---- DATA SUPPLIED

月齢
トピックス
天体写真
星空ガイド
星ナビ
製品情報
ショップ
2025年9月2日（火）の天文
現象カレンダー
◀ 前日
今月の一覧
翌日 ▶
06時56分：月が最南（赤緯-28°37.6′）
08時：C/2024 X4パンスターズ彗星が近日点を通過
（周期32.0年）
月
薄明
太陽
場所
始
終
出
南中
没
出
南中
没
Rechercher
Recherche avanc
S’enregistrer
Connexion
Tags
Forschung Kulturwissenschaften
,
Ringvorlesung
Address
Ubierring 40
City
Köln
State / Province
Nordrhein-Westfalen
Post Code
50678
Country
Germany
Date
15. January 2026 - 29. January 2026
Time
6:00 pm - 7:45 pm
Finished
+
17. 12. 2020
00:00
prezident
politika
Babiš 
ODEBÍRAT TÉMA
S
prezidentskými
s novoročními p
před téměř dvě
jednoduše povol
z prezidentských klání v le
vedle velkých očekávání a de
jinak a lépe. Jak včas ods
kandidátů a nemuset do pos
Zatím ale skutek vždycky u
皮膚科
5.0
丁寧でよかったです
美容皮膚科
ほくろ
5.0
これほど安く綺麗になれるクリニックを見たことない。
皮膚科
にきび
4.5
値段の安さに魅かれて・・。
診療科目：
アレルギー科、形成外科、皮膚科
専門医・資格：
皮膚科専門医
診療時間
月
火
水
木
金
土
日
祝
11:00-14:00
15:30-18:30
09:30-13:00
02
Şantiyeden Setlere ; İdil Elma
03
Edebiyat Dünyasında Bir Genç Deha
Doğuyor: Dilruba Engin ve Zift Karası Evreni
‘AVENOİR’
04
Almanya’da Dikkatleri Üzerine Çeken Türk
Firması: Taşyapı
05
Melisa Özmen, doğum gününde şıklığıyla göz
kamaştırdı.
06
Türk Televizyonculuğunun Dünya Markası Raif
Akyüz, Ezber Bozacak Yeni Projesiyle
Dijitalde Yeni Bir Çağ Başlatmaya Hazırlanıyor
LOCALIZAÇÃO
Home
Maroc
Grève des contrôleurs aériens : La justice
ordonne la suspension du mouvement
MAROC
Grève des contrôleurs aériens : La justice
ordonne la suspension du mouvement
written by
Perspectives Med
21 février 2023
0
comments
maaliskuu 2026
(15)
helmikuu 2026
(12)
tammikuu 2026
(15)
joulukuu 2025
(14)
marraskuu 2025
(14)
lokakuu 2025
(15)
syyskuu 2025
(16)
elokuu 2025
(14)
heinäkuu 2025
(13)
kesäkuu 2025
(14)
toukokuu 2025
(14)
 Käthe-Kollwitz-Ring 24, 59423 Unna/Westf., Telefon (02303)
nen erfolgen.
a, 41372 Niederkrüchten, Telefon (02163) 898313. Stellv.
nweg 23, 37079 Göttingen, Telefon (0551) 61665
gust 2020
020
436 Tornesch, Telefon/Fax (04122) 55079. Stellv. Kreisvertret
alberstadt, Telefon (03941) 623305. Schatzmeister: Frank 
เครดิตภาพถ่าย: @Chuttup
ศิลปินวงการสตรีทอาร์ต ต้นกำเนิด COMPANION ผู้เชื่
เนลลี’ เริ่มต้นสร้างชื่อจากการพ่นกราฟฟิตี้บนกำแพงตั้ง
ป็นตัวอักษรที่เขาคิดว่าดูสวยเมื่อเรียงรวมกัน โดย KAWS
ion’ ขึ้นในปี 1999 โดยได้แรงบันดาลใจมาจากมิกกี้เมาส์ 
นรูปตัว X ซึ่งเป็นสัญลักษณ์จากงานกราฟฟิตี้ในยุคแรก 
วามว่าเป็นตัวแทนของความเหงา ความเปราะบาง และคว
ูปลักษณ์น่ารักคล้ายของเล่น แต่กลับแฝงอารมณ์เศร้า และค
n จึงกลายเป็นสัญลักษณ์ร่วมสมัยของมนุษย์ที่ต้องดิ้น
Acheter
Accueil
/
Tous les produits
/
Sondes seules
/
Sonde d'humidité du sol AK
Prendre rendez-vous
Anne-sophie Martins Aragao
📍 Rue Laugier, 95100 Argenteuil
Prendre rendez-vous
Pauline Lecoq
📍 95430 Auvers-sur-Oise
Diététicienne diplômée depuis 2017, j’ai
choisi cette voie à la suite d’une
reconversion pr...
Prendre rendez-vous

--------

**WHAT IS EXPECTED**. Nothing is to be altered; retype each entry exactly.

**EXERCISE RESULT**.
月齢
トピックス
天体写真
星空ガイド
星ナビ
製品情報
ショップ
2025年9月2日（火）の天文
現象カレンダー
◀ 前日
今月の一覧
翌日 ▶
06時56分：月が最南（赤緯-28°37.6′）
08時：C/2024 X4パンスターズ彗星が近日点を通過
（周期32.0年）
月
薄明
太陽
場所
始
終
出
南中
没
出
南中
没
Rechercher
Recherche avanc
S’enregistrer
Connexion
Tags
Forschung Kulturwissenschaften
,
Ringvorlesung
Address
Ubierring 40
City
Köln
State / Province
Nordrhein-Westfalen
Post Code
50678
Country
Germany
Date
15. January 2026 - 29. January 2026
Time
6:00 pm - 7:45 pm
Finished
+
17. 12. 2020
00:00
prezident
politika
Babiš 
ODEBÍRAT TÉMA
S
prezidentskými
s novoročními p
před téměř dvě
jednoduše povol
z prezidentských klání v le
vedle velkých očekávání a de
jinak a lépe. Jak včas ods
kandidátů a nemuset do pos
Zatím ale skutek vždycky u
皮膚科
5.0
丁寧でよかったです
美容皮膚科
ほくろ
5.0
これほど安く綺麗になれるクリニックを見たことない。
皮膚科
にきび
4.5
値段の安さに魅かれて・・。
診療科目：
アレルギー科、形成外科、皮膚科
専門医・資格：
皮膚科専門医
診療時間
月
火
水
木
金
土
日
祝
11:00-14:00
15:30-18:30
09:30-13:00
02
Şantiyeden Setlere ; İdil Elma
03
Edebiyat Dünyasında Bir Genç Deha
Doğuyor: Dilruba Engin ve Zift Karası Evreni
‘AVENOİR’
04
Almanya’da Dikkatleri Üzerine Çeken Türk
Firması: Taşyapı
05
Melisa Özmen, doğum gününde şıklığıyla göz
kamaştırdı.
06
Türk Televizyonculuğunun Dünya Markası Raif
Akyüz, Ezber Bozacak Yeni Projesiyle
Dijitalde Yeni Bir Çağ Başlatmaya Hazırlanıyor
LOCALIZAÇÃO
Home
Maroc
Grève des contrôleurs aériens : La justice
ordonne la suspension du mouvement
MAROC
Grève des contrôleurs aériens : La justice
ordonne la suspension du mouvement
written by
Perspectives Med
21 février 2023
0
comments
maaliskuu 2026
(15)
helmikuu 2026
(12)
tammikuu 2026
(15)
joulukuu 2025
(14)
marraskuu 2025
(14)
lokakuu 2025
(15)
syyskuu 2025
(16)
elokuu 2025
(14)
heinäkuu 2025
(13)
kesäkuu 2025
(14)
toukokuu 2025
(14)
 Käthe-Kollwitz-Ring 24, 59423 Unna/Westf., Telefon (02303)
nen erfolgen.
a, 41372 Niederkrüchten, Telefon (02163) 898313. Stellv.
nweg 23, 37079 Göttingen, Telefon (0551) 61665
gust 2020
020
436 Tornesch, Telefon/Fax (04122) 55079. Stellv. Kreisvertret
alberstadt, Telefon (03941) 623305. Schatzmeister: Frank 
เครดิตภาพถ่าย: @Chuttup
ศิลปินวงการสตรีทอาร์ต ต้นกำเนิด COMPANION ผู้เชื่
เนลลี’ เริ่มต้นสร้างชื่อจากการพ่นกราฟฟิตี้บนกำแพงตั้ง
ป็นตัวอักษรที่เขาคิดว่าดูสวยเมื่อเรียงรวมกัน โดย KAWS
ion’ ขึ้นในปี 1999 โดยได้แรงบันดาลใจมาจากมิกกี้เมาส์ 
นรูปตัว X ซึ่งเป็นสัญลักษณ์จากงานกราฟฟิตี้ในยุคแรก 
วามว่าเป็นตัวแทนของความเหงา ความเปราะบาง และคว
ูปลักษณ์น่ารักคล้ายของเล่น แต่กลับแฝงอารมณ์เศร้า และค
n จึงกลายเป็นสัญลักษณ์ร่วมสมัยของมนุษย์ที่ต้องดิ้น
Acheter
Accueil
/
Tous les produits
/
Sondes seules
/
Sonde d'humidité du sol AK
Prendre rendez-vous
Anne-sophie Martins Aragao
📍 Rue Laugier, 95100 Argenteuil
Prendre rendez-vous
Pauline Lecoq
📍 95430 Auvers-sur-Oise
Diététicienne diplômée depuis 2017, j’ai
choisi cette voie à la suite d’une
reconversion pr...
Prendre rendez-vous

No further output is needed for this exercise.